Ok this is what I did: let the puppy be on my left side, with leash on my right hand, shorten the leash. 

Everytime I say "heel" and start walking, she drags me to fly. Then immediately I say "heel" or "no" and if ------->
(1) I try to drag her back, she cries, and stands backwards or orbits, seems to be totally confused. If I force her into the right position (my left side), she will stay, with or without my praise, she can never stay more than 3 seconds, then she will always always start dragging me again. Repeat, repeat, repeat, etc.

(2) I stay where I am, and wait for her to come back... She will never back to my side. I've been trying toys, treats, calling her name, tapping on my left leg... nothing will grab her attention for more than 3 seconds. Then she will orbit or stare into the distance, cries, totally lost. 

Her reaction makes it impossible to walk forwards, not even a step.

I also tried to run a little bit, release the leash or so, in that case it's better. She will run closed to my side for several meters before she gets confused or distraction by anything...even a building. That's not a "heel" right? 

I tried "heel" inside the house, much better...well, even if I do not say "heel" or anything, she will follow me anyway if inside the house. She is a puppy. So that's not a training in my mind...

What can I do?


----------



## BowWowMeow (May 7, 2007)

30 minutes is WAY too long for a young pup or even an adult! Short training sessions (like 5 minutes) work best for young pups. Start out by shaping the behavior before you even put a name on it. Heel means nothing to her right now. Make it TOTALLY positive, no coercion. Give lots of rewards, whether it's a toy or food. 

Do you have any videos or books to help you? Are you attending a class right now? Do you have the basics like sit, down, come, stay, etc. down already?


----------



## Liz S (May 14, 2009)

> Originally Posted By: BowWowMeow30 minutes is WAY too long for a young pup or even an adult! Short training sessions (like 5 minutes) work best for young pups.


That's what I'm thinking after those frustrating tries. But how about walk her? Do I just loose the leash and let her drag when I walk her everyday?
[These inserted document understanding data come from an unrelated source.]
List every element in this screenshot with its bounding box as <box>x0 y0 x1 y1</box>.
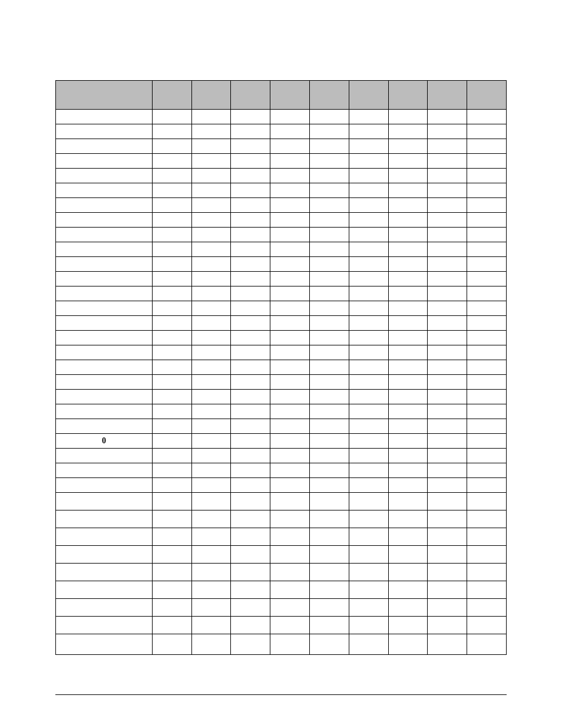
table-cell <box>388 110 428 124</box>
table-cell <box>56 463 153 478</box>
table-cell <box>388 599 428 617</box>
table-cell <box>56 419 153 434</box>
table-cell <box>388 301 428 316</box>
table-cell <box>191 375 231 390</box>
table-row <box>56 419 507 434</box>
footer-divider <box>55 694 507 695</box>
table-cell <box>309 390 349 404</box>
table-row <box>56 169 507 183</box>
table-cell <box>231 242 270 257</box>
table-cell <box>309 478 349 493</box>
table-cell <box>152 463 191 478</box>
table-cell <box>56 124 153 139</box>
table-row <box>56 213 507 228</box>
table-cell <box>349 154 388 169</box>
table-cell <box>388 360 428 375</box>
table-cell <box>231 390 270 404</box>
table-cell <box>428 581 467 599</box>
table-cell <box>56 228 153 242</box>
table-cell <box>467 634 507 655</box>
column-header <box>231 81 270 110</box>
table-row <box>56 242 507 257</box>
table-cell <box>349 228 388 242</box>
table-cell <box>467 286 507 301</box>
table-cell <box>152 510 191 528</box>
table-row <box>56 581 507 599</box>
table-cell <box>152 617 191 634</box>
table-cell <box>309 169 349 183</box>
table-cell <box>309 463 349 478</box>
table-cell <box>388 169 428 183</box>
table-cell <box>467 242 507 257</box>
table-cell <box>56 257 153 272</box>
table-cell <box>191 564 231 581</box>
table-cell <box>428 242 467 257</box>
table-cell <box>56 139 153 154</box>
table-cell <box>231 272 270 286</box>
table-cell <box>309 345 349 360</box>
table-cell <box>388 390 428 404</box>
table-cell <box>270 434 310 449</box>
table-cell <box>467 154 507 169</box>
table-cell <box>270 169 310 183</box>
table-cell <box>231 345 270 360</box>
table-row <box>56 463 507 478</box>
table-cell <box>152 183 191 198</box>
table-cell <box>388 124 428 139</box>
table-cell <box>191 528 231 546</box>
table-cell <box>467 213 507 228</box>
table-cell <box>152 213 191 228</box>
table-cell <box>309 617 349 634</box>
table-row <box>56 228 507 242</box>
table-cell <box>467 404 507 419</box>
table-cell <box>270 286 310 301</box>
table-cell <box>388 434 428 449</box>
table-cell <box>270 331 310 345</box>
table-cell <box>56 242 153 257</box>
table-cell <box>428 449 467 463</box>
table-head <box>56 81 507 110</box>
table-row <box>56 375 507 390</box>
table-cell <box>428 331 467 345</box>
table-cell <box>152 272 191 286</box>
table-cell <box>309 404 349 419</box>
table-cell <box>388 564 428 581</box>
table-cell <box>467 617 507 634</box>
table-cell <box>191 124 231 139</box>
table-cell <box>309 213 349 228</box>
table-cell <box>428 528 467 546</box>
table-cell <box>467 316 507 331</box>
table-cell <box>231 198 270 213</box>
table-cell <box>388 139 428 154</box>
table-cell <box>428 463 467 478</box>
table-cell <box>428 213 467 228</box>
table-cell <box>388 404 428 419</box>
table-cell <box>349 360 388 375</box>
table-cell <box>191 110 231 124</box>
table-cell <box>231 404 270 419</box>
table-row <box>56 449 507 463</box>
table-cell <box>56 154 153 169</box>
table-cell <box>231 528 270 546</box>
table-cell <box>56 213 153 228</box>
table-cell <box>349 419 388 434</box>
table-cell <box>56 345 153 360</box>
table-cell <box>231 375 270 390</box>
table-row <box>56 546 507 564</box>
table-body: 0 <box>56 110 507 655</box>
table-row <box>56 316 507 331</box>
table-cell <box>349 139 388 154</box>
table-cell <box>428 286 467 301</box>
table-cell <box>349 301 388 316</box>
table-cell <box>191 599 231 617</box>
table-cell <box>191 154 231 169</box>
table-cell <box>191 183 231 198</box>
table-cell <box>152 228 191 242</box>
table-cell <box>270 564 310 581</box>
table-cell <box>56 449 153 463</box>
table-cell <box>349 286 388 301</box>
table-cell <box>388 242 428 257</box>
table-row <box>56 390 507 404</box>
table-cell <box>270 419 310 434</box>
table-cell <box>231 301 270 316</box>
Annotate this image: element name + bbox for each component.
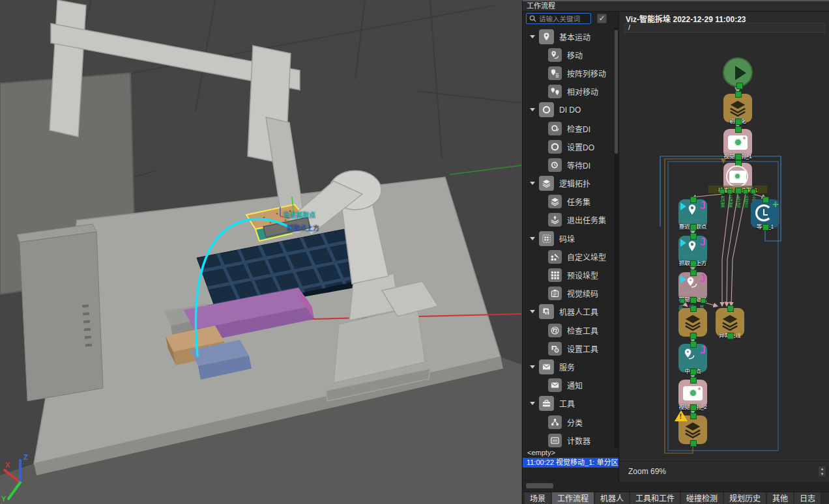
tree-item-check-di[interactable]: 检查DI — [523, 119, 614, 137]
warning-icon: ! — [675, 410, 688, 421]
node-wait-1[interactable]: + 等待_1 — [751, 199, 779, 228]
annotation-above-point: 抓取点上方 — [287, 223, 319, 232]
tree-horizontal-scrollbar[interactable] — [526, 483, 553, 488]
tab-scene[interactable]: 场景 — [525, 492, 551, 504]
node-place[interactable]: ! 放 — [678, 415, 707, 444]
node-vision-recognize-1[interactable]: 视觉识别_1 — [723, 129, 752, 158]
zoom-level: Zoom 69% — [628, 467, 666, 476]
tree-item-preset-pattern[interactable]: 预设垛型 — [523, 266, 614, 284]
control-cabinet — [17, 224, 103, 401]
step-library: ✓ 基本运动 移动 按阵列移动 相对移动 DI DO 检查DI 设置DO 等待D… — [523, 12, 618, 482]
axis-z-label: Z — [23, 453, 28, 461]
gripper-check-icon — [548, 324, 562, 337]
search-icon — [529, 15, 536, 22]
tree-item-counter[interactable]: 计数器 — [523, 431, 614, 448]
pallet-edit-icon — [548, 250, 562, 264]
tree-item-custom-pattern[interactable]: 自定义垛型 — [523, 247, 614, 266]
collapse-arrow-icon[interactable] — [530, 237, 535, 240]
tab-log[interactable]: 日志 — [794, 492, 821, 504]
node-init[interactable]: 初始化 — [723, 94, 752, 122]
port-label: 未完成 — [735, 195, 741, 207]
tab-workflow[interactable]: 工作流程 — [552, 492, 594, 504]
tree-item-task-set[interactable]: 任务集 — [523, 193, 614, 211]
tree-item-move-by-array[interactable]: 按阵列移动 — [523, 64, 614, 82]
tree-item-check-tool[interactable]: 检查工具 — [523, 321, 614, 339]
collapse-arrow-icon[interactable] — [530, 182, 535, 185]
tree-group-logic-topology[interactable]: 逻辑拓扑 — [523, 175, 614, 193]
node-above-grasp-point[interactable]: J 抓取点上方 — [678, 236, 707, 264]
node-port[interactable] — [720, 189, 725, 194]
tree-item-wait-di[interactable]: 等待DI — [523, 156, 614, 174]
search-box[interactable] — [526, 13, 591, 24]
node-port[interactable] — [743, 189, 748, 194]
node-check-vision-result-1[interactable]: 检查视觉结果_1 — [723, 163, 752, 191]
pin-icon — [683, 346, 696, 362]
tree-item-set-tool[interactable]: 设置工具 — [523, 339, 614, 357]
box-code-icon — [548, 287, 562, 300]
pin-move-icon — [548, 48, 562, 62]
mail-icon — [548, 378, 562, 392]
node-port[interactable] — [680, 298, 685, 303]
tab-tools-workpieces[interactable]: 工具和工件 — [630, 492, 680, 504]
zoom-spinner[interactable]: ▲▼ — [818, 466, 826, 477]
axis-y-label: Y — [1, 495, 7, 503]
gripper-icon — [539, 304, 554, 319]
classify-icon — [548, 415, 562, 429]
tree-item-relative-move[interactable]: 相对移动 — [523, 83, 614, 101]
joint-move-icon: J — [700, 344, 706, 356]
ring-check-icon — [548, 122, 562, 135]
camera-icon — [728, 135, 748, 150]
node-port[interactable] — [751, 189, 756, 194]
collapse-arrow-icon[interactable] — [530, 310, 535, 313]
layers-icon — [720, 313, 740, 332]
node-approach-grasp-point[interactable]: J 靠近抓取点 — [678, 199, 707, 228]
counter-icon — [548, 434, 562, 447]
axis-x-label: X — [5, 461, 10, 469]
ring-wait-icon — [548, 158, 562, 172]
node-port[interactable] — [701, 298, 706, 303]
layers-exit-icon — [548, 213, 562, 227]
tree-group-basic-motion[interactable]: 基本运动 — [523, 27, 614, 46]
port-label: 拍照点 — [743, 195, 749, 207]
tab-others[interactable]: 其他 — [767, 492, 793, 504]
tree-item-exit-task-set[interactable]: 退出任务集 — [523, 211, 614, 229]
tree-item-set-do[interactable]: 设置DO — [523, 137, 614, 156]
node-port[interactable] — [727, 189, 733, 194]
tree-group-palletizing[interactable]: 码垛 — [523, 229, 614, 247]
tab-plan-history[interactable]: 规划历史 — [724, 492, 766, 504]
collapse-arrow-icon[interactable] — [530, 35, 535, 38]
tree-scrollbar[interactable] — [615, 27, 618, 448]
tab-robot[interactable]: 机器人 — [595, 492, 629, 504]
port-label: 有结果 — [720, 195, 725, 207]
3d-viewport[interactable]: X Z Y 靠近抓取点 抓取点上方 — [0, 0, 522, 504]
tree-group-tools[interactable]: 工具 — [523, 395, 614, 413]
pallet-icon — [539, 231, 554, 246]
node-vision-recognize-2[interactable]: 视觉识别_2 — [678, 380, 707, 408]
start-node[interactable] — [723, 57, 753, 87]
tree-item-move[interactable]: 移动 — [523, 46, 614, 64]
collapse-arrow-icon[interactable] — [530, 108, 535, 111]
search-input[interactable] — [539, 15, 588, 23]
port-label: 无结果 — [727, 195, 733, 207]
bottom-tab-bar: 场景 工作流程 机器人 工具和工件 碰撞检测 规划历史 其他 日志 — [523, 492, 829, 504]
node-exception-handle[interactable]: 异常处理 — [716, 308, 744, 337]
tree-group-robot-tool[interactable]: 机器人工具 — [523, 303, 614, 321]
filter-checkbox[interactable]: ✓ — [597, 14, 607, 23]
application-window: X Z Y 靠近抓取点 抓取点上方 工作流程 ✓ 基本运动 — [0, 0, 829, 504]
node-mid-point[interactable]: J 中间点 — [678, 344, 707, 372]
collapse-arrow-icon[interactable] — [530, 402, 535, 405]
status-empty-label: <empty> — [527, 449, 555, 456]
node-vision-move-1[interactable]: J 视觉移动_1 — [678, 272, 707, 301]
camera-icon — [683, 386, 703, 400]
workflow-canvas[interactable]: Viz-智能拆垛 2022-12-29 11:00:23 / — [618, 12, 829, 482]
log-line-selected[interactable]: 11:00:22 视觉移动_1: 单分区方形 — [523, 458, 618, 468]
tree-group-di-do[interactable]: DI DO — [523, 101, 614, 119]
collapse-arrow-icon[interactable] — [530, 365, 535, 369]
tree-group-service[interactable]: 服务 — [523, 357, 614, 376]
tab-collision-detect[interactable]: 碰撞检测 — [681, 492, 723, 504]
pin-icon — [686, 202, 699, 217]
layers-icon — [728, 98, 748, 118]
tree-item-notify[interactable]: 通知 — [523, 376, 614, 395]
tree-item-vision-continue[interactable]: 视觉续码 — [523, 285, 614, 303]
tree-item-classify[interactable]: 分类 — [523, 413, 614, 431]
> Originally Posted By: BowWowMeowStart out by shaping the behavior before you even put a name on it. Heel means nothing to her right now. Make it TOTALLY positive, no coercion. Give lots of rewards, whether it's a toy or food.
> 
> Do you have any videos or books to help you? Are you attending a class right now? Do you have the basics like sit, down, come, stay, etc. down already?


I've taught her sit, down and come. Actually she will sit and stay inside house without any command...
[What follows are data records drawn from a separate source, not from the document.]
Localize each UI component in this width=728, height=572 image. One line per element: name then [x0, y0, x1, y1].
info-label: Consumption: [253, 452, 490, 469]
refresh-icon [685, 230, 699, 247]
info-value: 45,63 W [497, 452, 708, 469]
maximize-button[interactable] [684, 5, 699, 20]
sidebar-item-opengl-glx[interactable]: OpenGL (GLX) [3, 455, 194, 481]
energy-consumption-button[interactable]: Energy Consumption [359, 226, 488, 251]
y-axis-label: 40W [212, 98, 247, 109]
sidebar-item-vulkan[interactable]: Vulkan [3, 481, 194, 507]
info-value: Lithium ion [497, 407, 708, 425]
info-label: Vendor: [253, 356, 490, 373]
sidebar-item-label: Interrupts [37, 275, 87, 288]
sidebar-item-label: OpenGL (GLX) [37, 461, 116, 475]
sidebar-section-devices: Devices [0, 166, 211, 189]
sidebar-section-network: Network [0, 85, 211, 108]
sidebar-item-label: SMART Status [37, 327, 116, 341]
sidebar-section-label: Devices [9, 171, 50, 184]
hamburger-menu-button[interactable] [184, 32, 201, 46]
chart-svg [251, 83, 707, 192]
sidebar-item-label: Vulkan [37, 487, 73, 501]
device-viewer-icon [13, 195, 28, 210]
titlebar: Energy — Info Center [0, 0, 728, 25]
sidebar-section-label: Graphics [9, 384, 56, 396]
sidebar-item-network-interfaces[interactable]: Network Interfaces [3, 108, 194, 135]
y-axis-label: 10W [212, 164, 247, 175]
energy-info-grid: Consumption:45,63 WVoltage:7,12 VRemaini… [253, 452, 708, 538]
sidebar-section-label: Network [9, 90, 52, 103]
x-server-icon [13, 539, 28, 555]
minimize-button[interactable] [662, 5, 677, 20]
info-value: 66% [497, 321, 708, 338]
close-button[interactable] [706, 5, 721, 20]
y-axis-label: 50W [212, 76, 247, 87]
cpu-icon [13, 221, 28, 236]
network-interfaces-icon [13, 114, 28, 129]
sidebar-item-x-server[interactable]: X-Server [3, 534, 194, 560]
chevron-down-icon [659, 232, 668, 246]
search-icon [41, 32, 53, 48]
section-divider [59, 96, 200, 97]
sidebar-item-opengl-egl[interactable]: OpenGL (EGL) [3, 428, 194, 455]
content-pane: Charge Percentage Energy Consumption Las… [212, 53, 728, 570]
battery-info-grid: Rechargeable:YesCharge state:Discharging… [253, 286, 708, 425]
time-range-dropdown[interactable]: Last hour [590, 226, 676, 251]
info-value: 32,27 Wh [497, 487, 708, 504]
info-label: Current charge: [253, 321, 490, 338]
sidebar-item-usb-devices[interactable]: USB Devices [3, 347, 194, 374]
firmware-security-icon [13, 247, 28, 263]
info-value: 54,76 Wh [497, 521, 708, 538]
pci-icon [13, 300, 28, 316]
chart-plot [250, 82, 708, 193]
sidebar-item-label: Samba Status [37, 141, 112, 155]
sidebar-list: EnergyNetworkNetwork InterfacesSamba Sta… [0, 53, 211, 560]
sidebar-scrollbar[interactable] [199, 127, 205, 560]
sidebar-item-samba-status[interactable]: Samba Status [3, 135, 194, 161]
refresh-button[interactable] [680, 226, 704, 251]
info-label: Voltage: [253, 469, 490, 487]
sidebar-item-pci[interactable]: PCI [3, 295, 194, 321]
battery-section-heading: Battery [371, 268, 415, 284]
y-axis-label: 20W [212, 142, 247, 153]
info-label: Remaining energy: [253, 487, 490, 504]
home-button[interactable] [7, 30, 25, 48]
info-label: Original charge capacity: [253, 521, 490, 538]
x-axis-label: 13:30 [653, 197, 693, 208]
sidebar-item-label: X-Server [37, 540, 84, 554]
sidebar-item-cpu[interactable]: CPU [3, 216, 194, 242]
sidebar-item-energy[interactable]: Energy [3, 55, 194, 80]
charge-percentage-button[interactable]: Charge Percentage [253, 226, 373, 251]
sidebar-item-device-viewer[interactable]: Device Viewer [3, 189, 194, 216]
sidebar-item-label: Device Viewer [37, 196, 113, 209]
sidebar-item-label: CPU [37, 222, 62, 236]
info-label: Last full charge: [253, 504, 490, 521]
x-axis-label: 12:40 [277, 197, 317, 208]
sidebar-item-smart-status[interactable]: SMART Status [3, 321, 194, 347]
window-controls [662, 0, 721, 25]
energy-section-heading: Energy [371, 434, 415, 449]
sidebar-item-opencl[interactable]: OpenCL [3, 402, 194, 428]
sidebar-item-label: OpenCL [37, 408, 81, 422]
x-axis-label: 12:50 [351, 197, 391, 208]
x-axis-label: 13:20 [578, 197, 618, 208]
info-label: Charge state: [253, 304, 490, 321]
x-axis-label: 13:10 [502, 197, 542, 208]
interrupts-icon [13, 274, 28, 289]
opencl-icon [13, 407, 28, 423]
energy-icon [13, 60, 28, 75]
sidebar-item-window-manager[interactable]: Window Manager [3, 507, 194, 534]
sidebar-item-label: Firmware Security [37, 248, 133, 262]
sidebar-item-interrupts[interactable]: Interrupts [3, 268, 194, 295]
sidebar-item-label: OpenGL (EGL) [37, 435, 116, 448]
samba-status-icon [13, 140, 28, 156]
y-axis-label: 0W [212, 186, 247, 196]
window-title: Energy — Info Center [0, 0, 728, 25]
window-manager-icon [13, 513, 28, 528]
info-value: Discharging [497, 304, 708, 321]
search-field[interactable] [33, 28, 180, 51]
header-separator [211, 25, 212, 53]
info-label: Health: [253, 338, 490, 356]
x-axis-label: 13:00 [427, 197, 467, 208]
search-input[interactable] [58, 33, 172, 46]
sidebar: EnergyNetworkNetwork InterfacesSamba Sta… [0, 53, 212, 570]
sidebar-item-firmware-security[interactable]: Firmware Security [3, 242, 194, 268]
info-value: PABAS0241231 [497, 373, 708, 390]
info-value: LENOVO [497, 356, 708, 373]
She enjoys following me, sitting and looking at me very very much.

We're not attending any class now.... I'm pretty much rely on this forum.









My camcorder is broken otherwise yup I should've taken some videos. That'll be better for you to see. Sigh, sorry for that...


----------



## darga19 (Mar 4, 2009)

WWWAAAYYYY too long!

practice only about 5 minutes a couple times a day and end each session with a play romp.
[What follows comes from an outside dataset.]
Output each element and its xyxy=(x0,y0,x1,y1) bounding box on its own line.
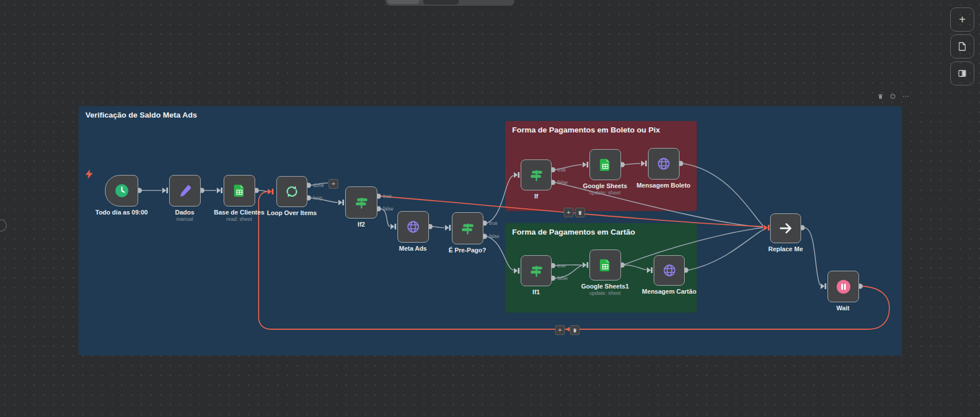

I started out with building a really good "watch" command first. That's the way my training group teaches it as well. Once Marshall could watch (sitting in heel position at the side) for minute or so...only after building REALLY good eye contact and focus...then we started heeling.

I starting teaching "fous" at a still position...replacing "focus" with "fous". Then using high value treats and holding under the chin to keep eye contact...just start using "fous" (or "heel" in your case) as you start walking. Start with the dog in heel position, watching you. Don't walk slow. Reward as pup makes/keeps eye contact, and ***ALWAYS***reward at your hip. Never when the dog is out of position.

Because Marshall had such a good "focus" command built up first, he learned heeling very quickly. I was able to heel him past 5 or 6 houses on my sidewalk without breaking eye contact after only a couple of days. After a good foundation then start working on distractions and turns and take it to different areas.

Another HUGE thing is that you have to really be the most interesting thing around for the dog. Loud, up beat, happy, fun, voices, cheering on as the eye contact is made, keeping your dog focused on you is the toughest part of it IMO.

Good luck and keep working at it!!!


----------



## Liz S (May 14, 2009)

Yes yes, I just realized the importance of "eye contact" yesterday after I posted another thread! Previously I just unconsciously let my puppy look at me.

I will try your method. Thanks!



> Originally Posted By: Christian2009WWWAAAYYYY too long!
> 
> practice only about 5 minutes a couple times a day and end each session with a play romp.
> 
> ...


----------



## Chris Wild (Dec 14, 2001)

Not only is 30 minutes way too long for a young pup, but what are you doing to actually show her what you want? I may be reading wrong, but it sounds like you're just putting her on leash, telling her to "heel" and assuming she'll somehow know what heel means without ever being taught, and then getting frustrated when she doesn't know what you want.









In early stages of teaching heel, you should be using treats to lure her into heel position, associating that position with the "heel" command, and praising and rewarding with treats when she gets it right. When she gets it wrong, just ignore her and use the treats to get her back into position. She needs lots of repetitions in a positive manner that will allow her to learn what behavior earns reward, and to associate the command with that behavior. Lots of short sessions of 5-10 minutes is best.


----------



## BowWowMeow (May 7, 2007)

I meant do you have books or videos on training to help you.









I would sign up for a positive based training class for puppies. In the class you will learn how to hold a leash and practice leash walking with lots of distractions. 

Is there a large (safe!) area you can take her to on a long lead? That way she can run around and explore and have free time. I find that's a great thing to do before a start a walk because it tires them out. 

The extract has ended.